Lo sviluppo sostenibile, già citato dagli altri punti in elenco, richiama l'Agenda 2030 e rappresenta un obiettivo fondamentale per tutti i settori legati alla crescita, inquadrata come «base fondamentale per la fine della povertà e della miseria». L'aggiornamento e la trasformazione dei modelli di sviluppo saranno dunque fasi decisive non soltanto per il rispetto dell'ambiente ma anche per quanto riguarda l'incremento dell'investimento nell'educazione minorile, nella formazione, nella salute, nel miglioramento del clima per gli investimenti e nelle pari opportunità.

La governance economica globale, ancora non del tutto efficace e coordinata, è una componente fondamentale alla luce dello sviluppo dell'economia mondiale. La Cina, anche a detta delle istituzioni internazionali presenti, è un attore determinante negli equilibri della governance globale, che si è già dimostrata capace di assumersi responsabilità decisive, proporzionali al ruolo conquistato sul piano politico ed economico.

Pechino accetta responsabilità ma chiede considerazione

Come riportato da AgiChina24, proprio a quest'ultimo proposito, il primo ministro cinese ha voluto precisare che, malgrado le significative potenzialità del suo Paese, esso non può assumersi da solo le grandi responsabilità dell'economia mondiale, auspicando un maggior coordinamento a livello di governance globale. Insomma, pare conclusa l'era in cui una, o al massimo due superpotenze, sole al comando, accedevano alla stanza dei bottoni e determinavano la stabilità internazionale.

Il G20 di settembre dovrà presumibilmente mettere in luce i deficit di rappresentatività dell'Asia che, ad eccezione del ruolo geoeconomico tradizionalmente ricoperto dal Giappone, recrimina maggiore considerazione, a partire dal trasferimento verso i propri Paesi di alcune sedi istituzionali dell'economia e della finanzia mondiali, non ultimo il presidente kazako Nursultan Nazarbayev, che nel settembre dello scorso anno aveva chiesto lo spostamento delle principali sedi ONU in Asia.

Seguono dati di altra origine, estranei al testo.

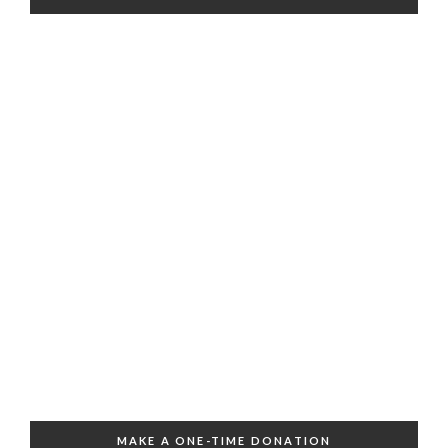
MAKE A ONE-TIME DONATION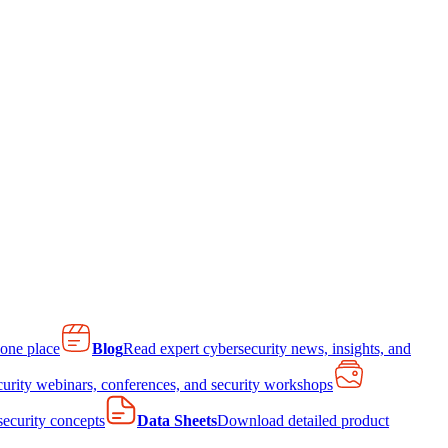
 one place
Blog
Read expert cybersecurity news, insights, and
curity webinars, conferences, and security workshops
 security concepts
Data Sheets
Download detailed product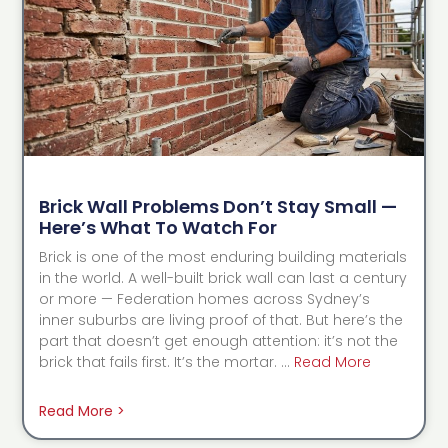
Brick Wall Problems Don’t Stay Small —
Here’s What To Watch For
Brick is one of the most enduring building materials
in the world. A well-built brick wall can last a century
or more — Federation homes across Sydney’s
inner suburbs are living proof of that. But here’s the
part that doesn’t get enough attention: it’s not the
brick that fails first. It’s the mortar. …
Read More
Read More >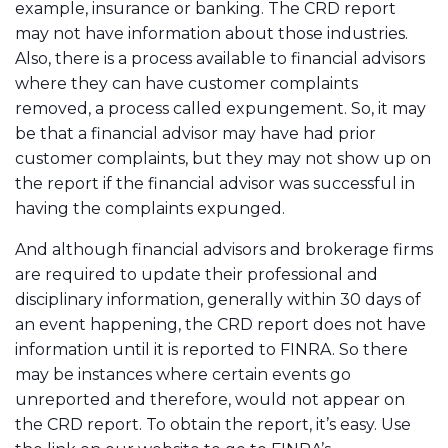
example, insurance or banking. The CRD report
may not have information about those industries.
Also, there is a process available to financial advisors
where they can have customer complaints
removed, a process called expungement. So, it may
be that a financial advisor may have had prior
customer complaints, but they may not show up on
the report if the financial advisor was successful in
having the complaints expunged.
And although financial advisors and brokerage firms
are required to update their professional and
disciplinary information, generally within 30 days of
an event happening, the CRD report does not have
information until it is reported to FINRA. So there
may be instances where certain events go
unreported and therefore, would not appear on
the CRD report. To obtain the report, it’s easy. Use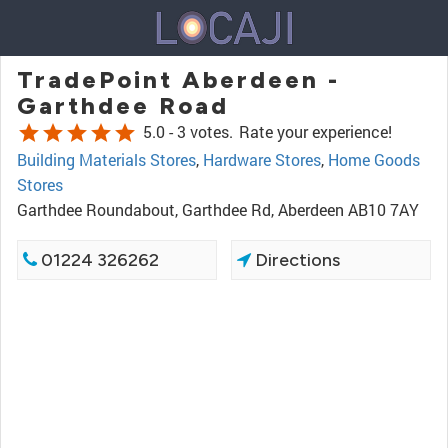
TradePoint Aberdeen -
Garthdee Road
star
star
star
star
star
5.0 -
3 votes.
Rate your experience!
Building Materials Stores
,
Hardware Stores
,
Home Goods
Stores
Garthdee Roundabout, Garthdee Rd, Aberdeen AB10 7AY
01224 326262
Directions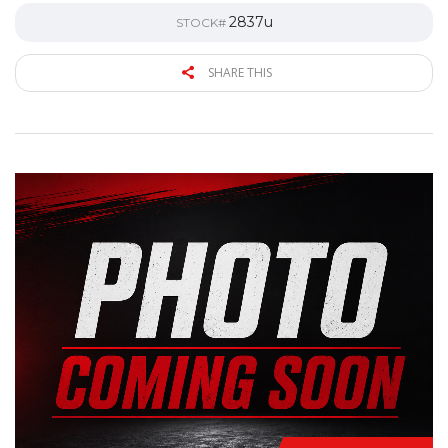
2837u
STOCK#
SHARE THIS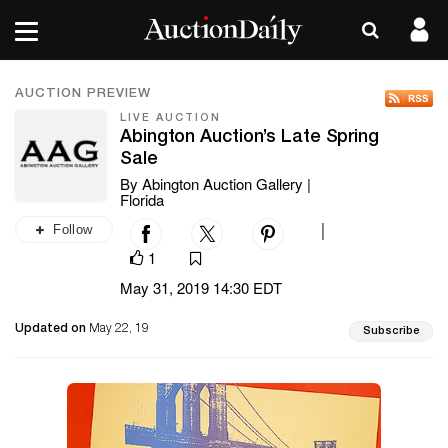
AUCTION PREVIEW
LIVE AUCTION
Abington Auction’s Late Spring
Sale
By Abington Auction Gallery |
Florida
Follow
|
1
May 31, 2019 14:30 EDT
Updated on
May 22, 19
Subscribe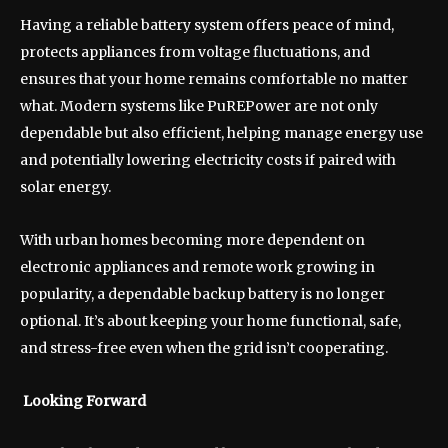
Having a reliable battery system offers peace of mind,
protects appliances from voltage fluctuations, and
ensures that your home remains comfortable no matter
what. Modern systems like PuREPower are not only
dependable but also efficient, helping manage energy use
and potentially lowering electricity costs if paired with
solar energy.
With urban homes becoming more dependent on
electronic appliances and remote work growing in
popularity, a dependable backup battery is no longer
optional. It’s about keeping your home functional, safe,
and stress-free even when the grid isn’t cooperating.
Looking Forward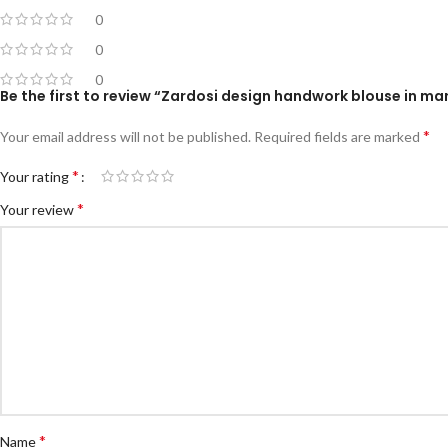
0
0
0
Be the first to review “Zardosi design handwork blouse in ma
*
Your email address will not be published.
Required fields are marked
*
Your rating
*
Your review
*
Name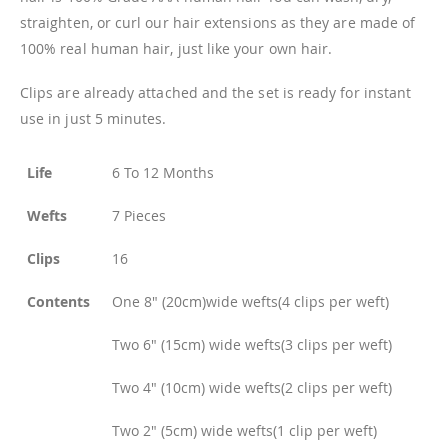
straighten, or curl our hair extensions as they are made of
100% real human hair, just like your own hair.
Clips are already attached and the set is ready for instant
use in just 5 minutes.
Life
6 To 12 Months
Wefts
7 Pieces
Clips
16
Contents
One 8" (20cm)wide wefts(4 clips per weft)
Two 6" (15cm) wide wefts(3 clips per weft)
Two 4" (10cm) wide wefts(2 clips per weft)
Two 2" (5cm) wide wefts(1 clip per weft)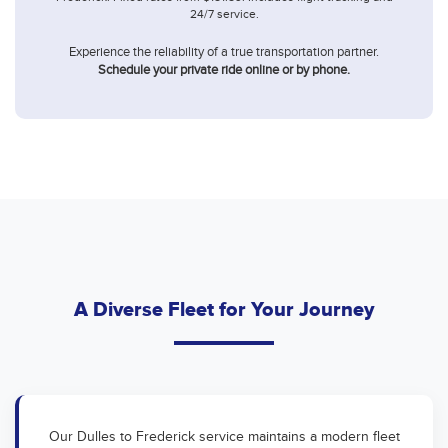
24/7 service.
Experience the reliability of a true transportation partner.
Schedule your private ride online or by phone.
A Diverse Fleet for Your Journey
Our Dulles to Frederick service maintains a modern fleet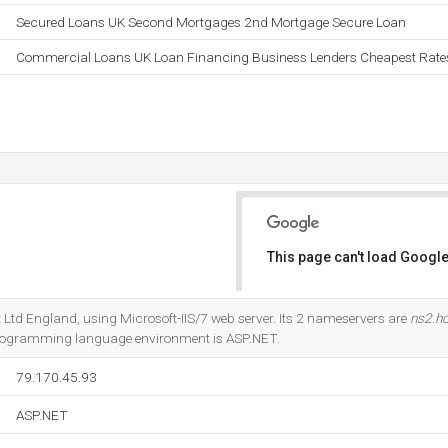
Secured Loans UK Second Mortgages 2nd Mortgage Secure Loan
Commercial Loans UK Loan Financing Business Lenders Cheapest Rate
This page can't load Google
Do you own this website?
net Ltd England, using Microsoft-IIS/7 web server. Its 2 nameservers are
ns2.h
rogramming language environment is ASP.NET.
79.170.45.93
ASP.NET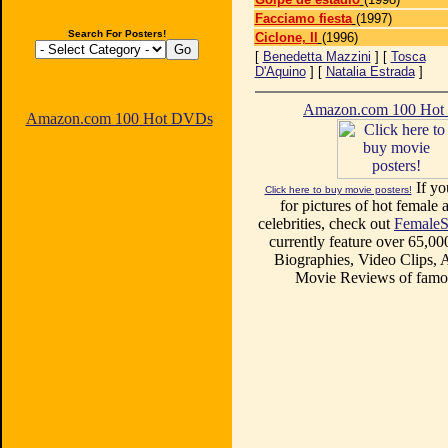
Facciamo fiesta
(1997)
Search For Posters!
Ciclone, Il
(1996)
[
Benedetta Mazzini
] [
Tosca
D'Aquino
] [
Natalia Estrada
]
Amazon.com 100 Ho
Amazon.com 100 Hot DVDs
If yo
Click here to buy movie posters!
for pictures of hot female a
celebrities, check out
FemaleS
currently feature over 65,00
Biographies, Video Clips, A
Movie Reviews of famou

Qualcosa di analogo, tra le righe, sembra aver voluto precisare Li Keqiang ai suoi ospiti, cioè che la Cina non può solamente assumersi oneri ed impegni nell'interesse generale ma, logicamente, pretende anche più considerazione e maggiori spazi decisionali nel quadro della governance globale, al di là del recente ingresso dello yuan nel paniere dei diritti speciali di prelievo del FMI, un fatto importantissimo ma ancora non sufficiente a rappresentare in maniera ponderata gli equilibri internazionali di fatto esistenti.

Uno scoglio ostico e piuttosto insidioso, in tal senso, è proprio costituito dalle incertezze mostrate dall'Unione Europea in merito al riconoscimento dello status di economia di mercato alla Cina che, dopo trentotto anni di riforme e faticosi ma incessanti adeguamenti agli standard internazionali - da ultimo proprio il discusso taglio dell'overcapacity nella siderurgia - chiede a Bruxelles di essere trattata così come tutti gli altri Paesi membri del WTO.